De acordo com aqueles familiares, o condenado retomou o quotidiano que apresentava no passado, dedicando-se à realização de trabalhos agrícolas em torno da habitação onde reside e outras atividades indiferenciadas de oportunidade.
AA, não reconhece qualquer problemática alcoólica, nem os potenciais impactos no seu quotidiano daí resultantes.
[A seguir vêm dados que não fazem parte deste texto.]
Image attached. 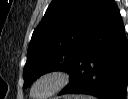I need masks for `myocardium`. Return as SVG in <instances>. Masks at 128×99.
I'll list each match as a JSON object with an SVG mask.
<instances>
[{
	"label": "myocardium",
	"instance_id": "myocardium-1",
	"mask_svg": "<svg viewBox=\"0 0 128 99\" xmlns=\"http://www.w3.org/2000/svg\"><path fill=\"white\" fill-rule=\"evenodd\" d=\"M45 79H54L56 81V84L54 87L47 92L44 95L37 96L34 94V90L36 86L43 80ZM71 82V74L68 70L63 69V68H55V69H50L47 70L43 73H41L32 83L31 88H30V95L33 98H48L51 96L56 95L59 93L61 90H63L66 86L69 85Z\"/></svg>",
	"mask_w": 128,
	"mask_h": 99
}]
</instances>
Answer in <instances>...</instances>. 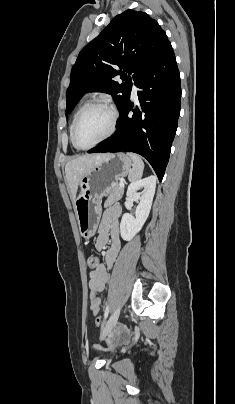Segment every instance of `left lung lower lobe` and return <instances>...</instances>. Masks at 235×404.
Listing matches in <instances>:
<instances>
[{
    "label": "left lung lower lobe",
    "instance_id": "left-lung-lower-lobe-1",
    "mask_svg": "<svg viewBox=\"0 0 235 404\" xmlns=\"http://www.w3.org/2000/svg\"><path fill=\"white\" fill-rule=\"evenodd\" d=\"M138 105L130 96L121 107L116 132L93 152H134L142 155L162 181L180 113V75L171 44L134 81ZM133 111V115L129 112Z\"/></svg>",
    "mask_w": 235,
    "mask_h": 404
}]
</instances>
Nesse sentido não diligenciou pela sujeição a avaliação clínica a esta problemática.
O condenado revelou ausência de comprometimento com a medida aplicada, uma vez que nunca forneceu quaisquer comprovativos da sua situação habitacional e/ou laboral ou estabeleceu qualquer tipo de contacto com esta equipa de reinserção social, mesmo quando regressou a Portugal em agosto de 2025”.
Foi designada nova data para audição do condenado.
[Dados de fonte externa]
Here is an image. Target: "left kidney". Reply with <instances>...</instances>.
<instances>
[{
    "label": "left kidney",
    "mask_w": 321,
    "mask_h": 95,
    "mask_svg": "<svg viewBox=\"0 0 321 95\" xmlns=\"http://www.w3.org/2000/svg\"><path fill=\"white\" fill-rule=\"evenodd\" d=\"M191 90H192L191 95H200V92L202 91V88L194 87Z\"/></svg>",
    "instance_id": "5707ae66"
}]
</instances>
Na sequência da sua audição, o Ministério Público promoveu a revogação da suspensão da pena de prisão, por entender que, no caso, estão reunidos os pressupostos previstos no artigo 56.º, n.º 1, alínea a), do Código Penal.

Cumpre apreciar e decidir. Segue-se a transcrição do art. 56.º do Código Penal.
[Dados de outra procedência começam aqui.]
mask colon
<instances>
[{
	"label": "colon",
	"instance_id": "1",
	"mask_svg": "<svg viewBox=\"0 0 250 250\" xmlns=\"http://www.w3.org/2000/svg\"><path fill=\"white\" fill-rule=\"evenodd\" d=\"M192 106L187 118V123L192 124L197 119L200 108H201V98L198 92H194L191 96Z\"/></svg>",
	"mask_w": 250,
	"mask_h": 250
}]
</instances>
(…) Do certificado do registo criminal do arguido que se mostra junto aos autos, não resulta que o arguido cometeu qualquer crime posteriormente à condenação sofrida à ordem dos presentes autos, pelo que afastado está o preenchimento da alínea b), do transcrito preceito legal.
Importa, pois, ponderar se o arguido infringiu grosseira ou repetidamente os deveres ou regras de conduta impostos ou o plano de reinserção social.
Da consulta dos autos resulta que mesmo após lhe ter sido concedida a oportunidade de continuar a cumprir a pena de prisão em que foi condenado em liberdade (por despacho judicial de 27-01-2025), o arguido optou por incumprir, de forma reiterada o plano de reinserção social, designadamente: não informou os serviços da DGRSP quando regressou a Portugal, não obstante a isso se ter comprometido); readquiriu hábitos etílicos e não reconhece qualquer problemática alcoólica nem os impactos no seu quotidiano daí resultantes, conduta esta que para o Tribunal ficou bem patente aquando da sua audição e o atento o facto de ter permanecido sem efetuar qualquer avaliação médica à problemática etílica de que padece; e nunca forneceu quaisquer comprovativos da sua situação habitacional e/ou laboral, mesmo quando regressou a Portugal.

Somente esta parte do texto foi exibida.